Algunos aseguran que la ocurrencia respondía a un simple requisito social: el Club Social de Talca exigía que sus socios fueran propietarios, y él no lo era. Otros lo ven como un acto de protesta, una forma de reclamar poéticamente que el ser humano podía soñar con lo que estaba más allá de su alcance. Lo cierto es que, con aquel gesto, Gajardo dejó inscrita una de las anécdotas más singulares de la historia jurídica y cultural chilena.
¿Dueño de verdad?
Con el paso del tiempo, el mito creció. Se dijo que el Conservador de Bienes Raíces de Talca había inscrito la escritura, aunque hasta hoy no hay constancia formal de aquel asiento en los registros. Fuera de los archivos, la propiedad nunca tuvo respaldo legal.
Más aún, trece años después del acto, el Tratado del Espacio Exterior de 1967 prohibió expresamente que países o particulares reclamaran soberanía sobre cuerpos celestes. La Luna, desde entonces, quedó como patrimonio común de la humanidad.
La leyenda alcanzó su punto más alto en 1969, cuando el Apolo 11 se preparaba para llegar a la superficie lunar. Según el propio Gajardo, el presidente estadounidense Richard Nixon le habría escrito para pedir autorización para que sus astronautas aterrizaran en “su propiedad”. Él, en respuesta, concedió el permiso en nombre de Jefferson, Washington y el poeta Walt Whitman.
Nunca se encontraron pruebas de aquella carta, pero la anécdota sobrevivió y se volvió inseparable de la historia del “dueño chileno de la Luna”. Más aún, cuando la historia describía este hecho como parte de la historia nacional e internacional.
Un legado para el pueblo con la Luna
Jenaro Gajardo murió el 3 de mayo de 1998, pero antes dejó un último gesto poético: legó la Luna al pueblo de Chile en su testamento. Así, aquella ocurrencia que comenzó como una mezcla de ingenio, osadía y poesía terminó convertida en parte de la memoria colectiva.

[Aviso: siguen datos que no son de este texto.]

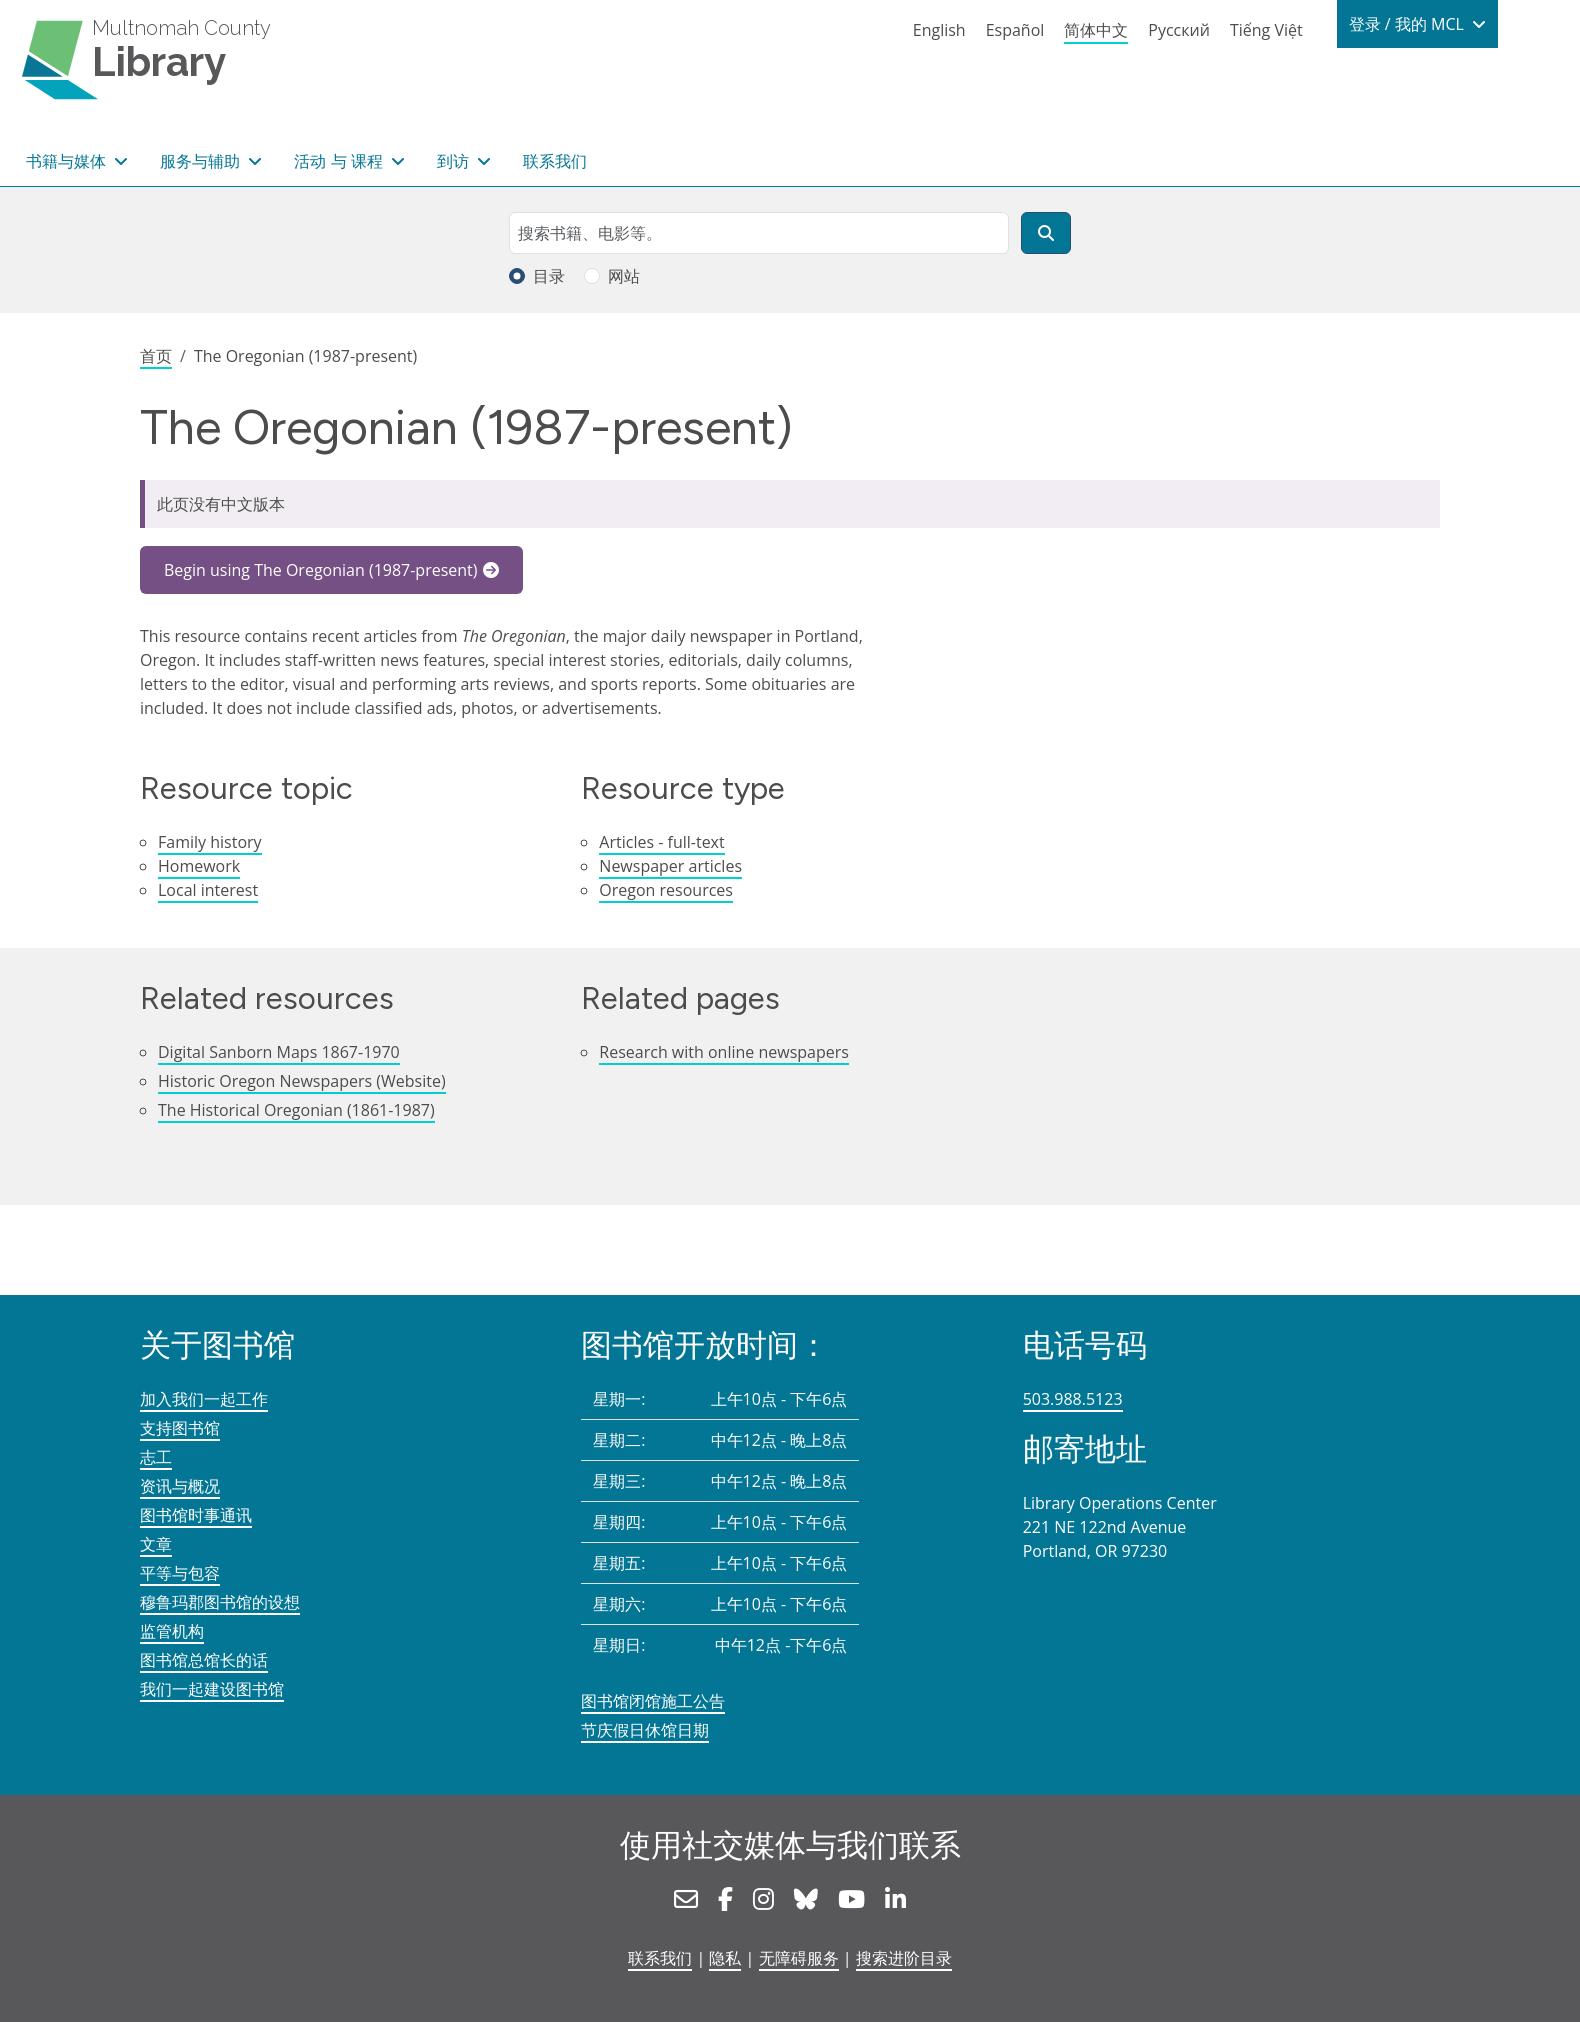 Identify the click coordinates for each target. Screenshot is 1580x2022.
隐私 (725, 1958)
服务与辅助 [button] (202, 161)
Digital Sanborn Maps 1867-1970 (279, 1052)
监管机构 (172, 1631)
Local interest (208, 890)
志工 (156, 1457)
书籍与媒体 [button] (68, 161)
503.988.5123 (1073, 1399)
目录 (549, 276)
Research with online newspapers (724, 1052)
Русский (1179, 30)
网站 (624, 276)
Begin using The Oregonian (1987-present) (321, 570)
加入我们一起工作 (204, 1399)
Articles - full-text (661, 842)
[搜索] (1046, 233)
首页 (156, 356)
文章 (156, 1544)
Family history (210, 842)
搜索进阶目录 (904, 1958)
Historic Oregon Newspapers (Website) (302, 1081)
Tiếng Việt (1266, 30)
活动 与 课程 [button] (340, 161)
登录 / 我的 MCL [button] (1408, 24)
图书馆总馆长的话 (204, 1660)
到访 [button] (455, 161)
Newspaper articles (670, 866)
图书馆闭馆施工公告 (653, 1701)
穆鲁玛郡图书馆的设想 (220, 1602)
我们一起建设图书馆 (212, 1689)
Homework (199, 866)
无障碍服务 (799, 1958)
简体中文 (1096, 30)
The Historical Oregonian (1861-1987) (296, 1110)
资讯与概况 (180, 1486)
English (939, 30)
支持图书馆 (180, 1428)
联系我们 (555, 161)
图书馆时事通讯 (196, 1515)
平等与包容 (180, 1573)
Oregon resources (666, 890)
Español (1015, 30)
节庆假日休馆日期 (645, 1730)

Hoy, a 71 años de la inscripción que desafió las fronteras de lo posible, la historia sigue siendo recordada en efemérides, artículos culturales y charlas académicas. No tanto por su validez jurídica, que nunca existió, sino por lo que simboliza: la capacidad de un hombre de mirar el cielo y atreverse a reclamarlo, aunque fuera con tinta y papel.
En tiempos en que la humanidad sueña con colonizar Marte y construir bases lunares, la figura de Gajardo emerge como recordatorio de que la imaginación puede ir tan lejos como los cohetes. Al fin y al cabo, ¿qué otra nación puede presumir que, alguna vez, un compatriota se proclamó dueño de la Luna?